Task details
This task calls for copying every line of the records that includes the word "loại".

[[ Source data open ]]

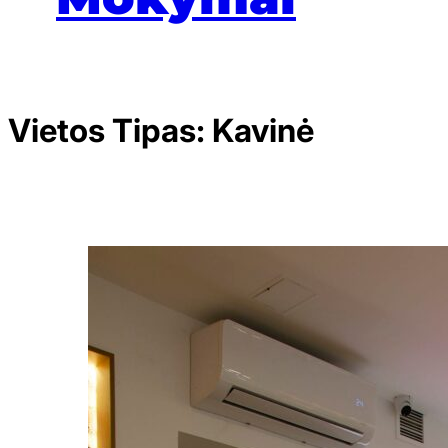
Vietos Tipas:
Kavinė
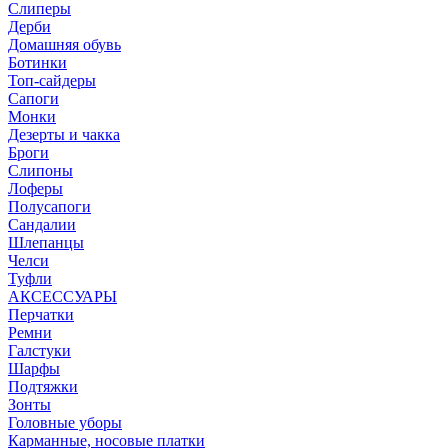
Слиперы
Дерби
Домашняя обувь
Ботинки
Топ-сайдеры
Сапоги
Монки
Дезерты и чакка
Броги
Слипоны
Лоферы
Полусапоги
Сандалии
Шлепанцы
Челси
Туфли
АКСЕССУАРЫ
Перчатки
Ремни
Галстуки
Шарфы
Подтяжки
Зонты
Головные уборы
Карманные, носовые платки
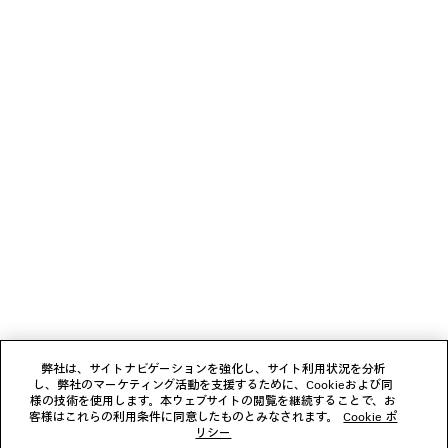
ロング ダブルフェイスコート
COMFY ロー
¥ 737,000
¥ 170,50
(税込)
(税込)
ニュースレター
クライアントサービス
会社
フォローする
弊社は、サイトナビゲーションを強化し、サイト利用状況を分析
し、弊社のマーケティング活動を支援するために、Cookieおよび同
ブティック
様の技術を使用します。本ウェブサイトの閲覧を継続することで、お
客様はこれらの利用条件に同意したものとみなされます。
Cookie ポ
リシー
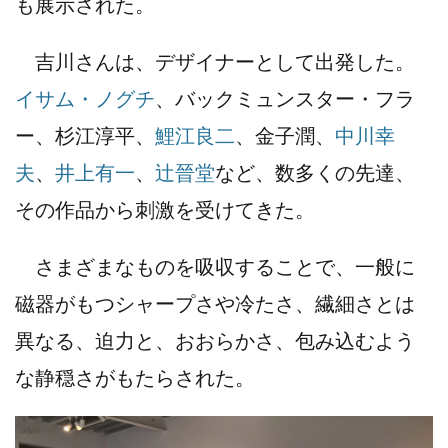
も展示された。
吉川さんは、デザイナーとして出発した。
イサム・ノグチ
、バックミュンスター・フラ
ー、杉江淳平、
鯉江良二
、金子潤、
中川幸
夫
、
井上有一
、
辻晉堂
など、数多くの先達、
その作品から刺激を受けてきた。
さまざまなものを吸収することで、一般に
磁器がもつシャープさや冷たさ、繊細さとは
異なる、迫力と、おおらかさ、包み込むよう
な静穏さがもたらされた。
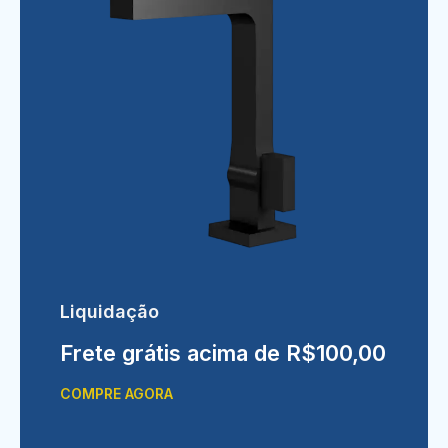
Liquidação
Frete grátis acima de R$100,00
COMPRE AGORA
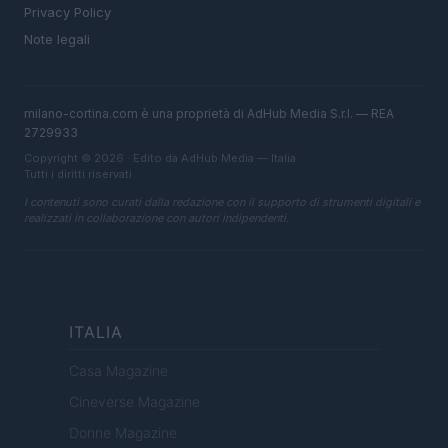
Privacy Policy
Note legali
milano-cortina.com è una proprietà di AdHub Media S.r.l. — REA
2729933
Copyright © 2026 · Edito da AdHub Media — Italia
Tutti i diritti riservati
I contenuti sono curati dalla redazione con il supporto di strumenti digitali e
realizzati in collaborazione con autori indipendenti.
ITALIA
Casa Magazine
Cineverse Magazine
Donne Magazine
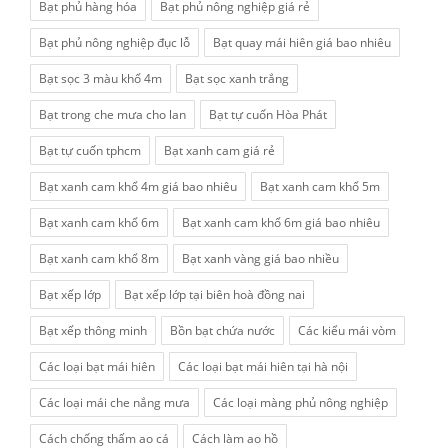
Bạt phủ hàng hóa
Bạt phủ nông nghiệp giá rẻ
Bạt phủ nông nghiệp đục lỗ
Bạt quay mái hiên giá bao nhiêu
Bạt sọc 3 màu khổ 4m
Bạt sọc xanh trắng
Bạt trong che mưa cho lan
Bạt tự cuốn Hòa Phát
Bạt tự cuốn tphcm
Bạt xanh cam giá rẻ
Bạt xanh cam khổ 4m giá bao nhiêu
Bạt xanh cam khổ 5m
Bạt xanh cam khổ 6m
Bạt xanh cam khổ 6m giá bao nhiêu
Bạt xanh cam khổ 8m
Bạt xanh vàng giá bao nhiều
Bạt xếp lớp
Bạt xếp lớp tại biên hoà đồng nai
Bạt xếp thông minh
Bồn bạt chứa nước
Các kiểu mái vòm
Các loại bạt mái hiên
Các loại bạt mái hiên tại hà nội
Các loại mái che nắng mưa
Các loại màng phủ nông nghiệp
Cách chống thấm ao cá
Cách làm ao hồ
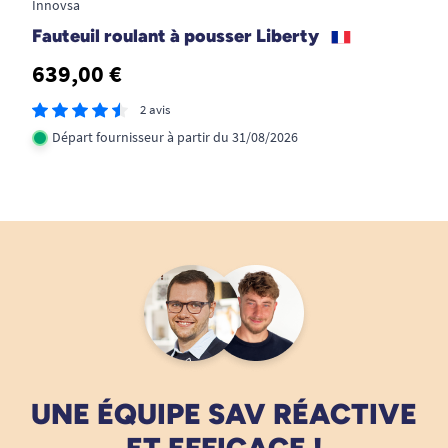
Innovsa
Fauteuil roulant à pousser Liberty
639,00 €
2 avis
Départ fournisseur à partir du 31/08/2026
UNE ÉQUIPE SAV RÉACTIVE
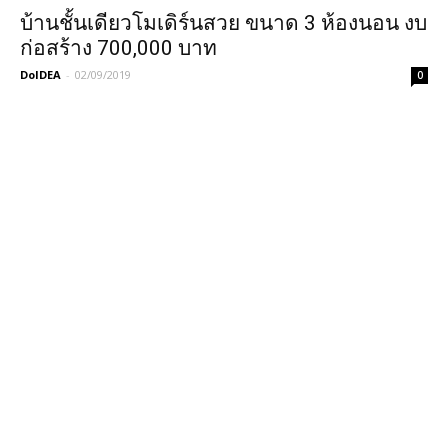
บ้านชั้นเดียวโมเดิร์นสวย ขนาด 3 ห้องนอน งบ
ก่อสร้าง 700,000 บาท
DoIDEA
-
02/09/2019
0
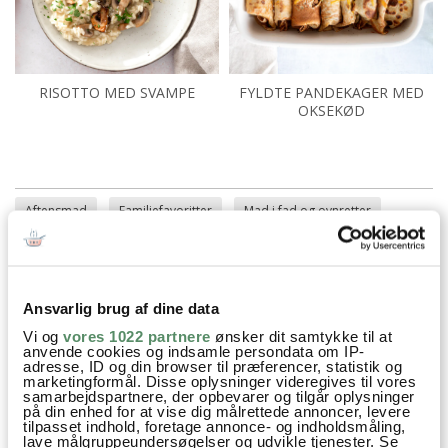
RISOTTO MED SVAMPE
FYLDTE PANDEKAGER MED
OKSEKØD
Aftensmad
Familiefavoritter
Mad i fad og ovnretter
Nem Hverdagsmad
Opskrifter
Kylling
Hvidløg
Porre
Hakkede tomater
Tomatpuré
Peberfrugt
Ansvarlig brug af dine data
Flødeost
Ost
piskefløde
Persille
Vi og
vores 1022 partnere
ønsker dit samtykke til at
anvende cookies og indsamle persondata om IP-
adresse, ID og din browser til præferencer, statistik og
marketingformål. Disse oplysninger videregives til vores
samarbejdspartnere, der opbevarer og tilgår oplysninger
på din enhed for at vise dig målrettede annoncer, levere
SPØRGSMÅL TIL OPSKRIFTEN?
tilpasset indhold, foretage annonce- og indholdsmåling,
lave målgruppeundersøgelser og udvikle tjenester. Se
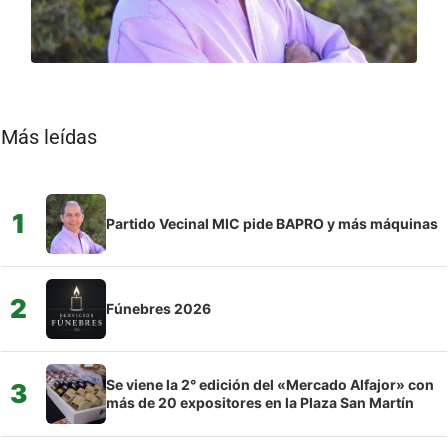
Más leídas
1
Partido Vecinal MIC pide BAPRO y más máquinas
2
Fúnebres 2026
Se viene la 2° edición del «Mercado Alfajor» con
3
más de 20 expositores en la Plaza San Martín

[[ Source data closed ]]

Answer to this exercise
Các loại bạt mái hiên
Các loại bạt mái hiên tại hà nội
Các loại mái che nắng mưa
Các loại màng phủ nông nghiệp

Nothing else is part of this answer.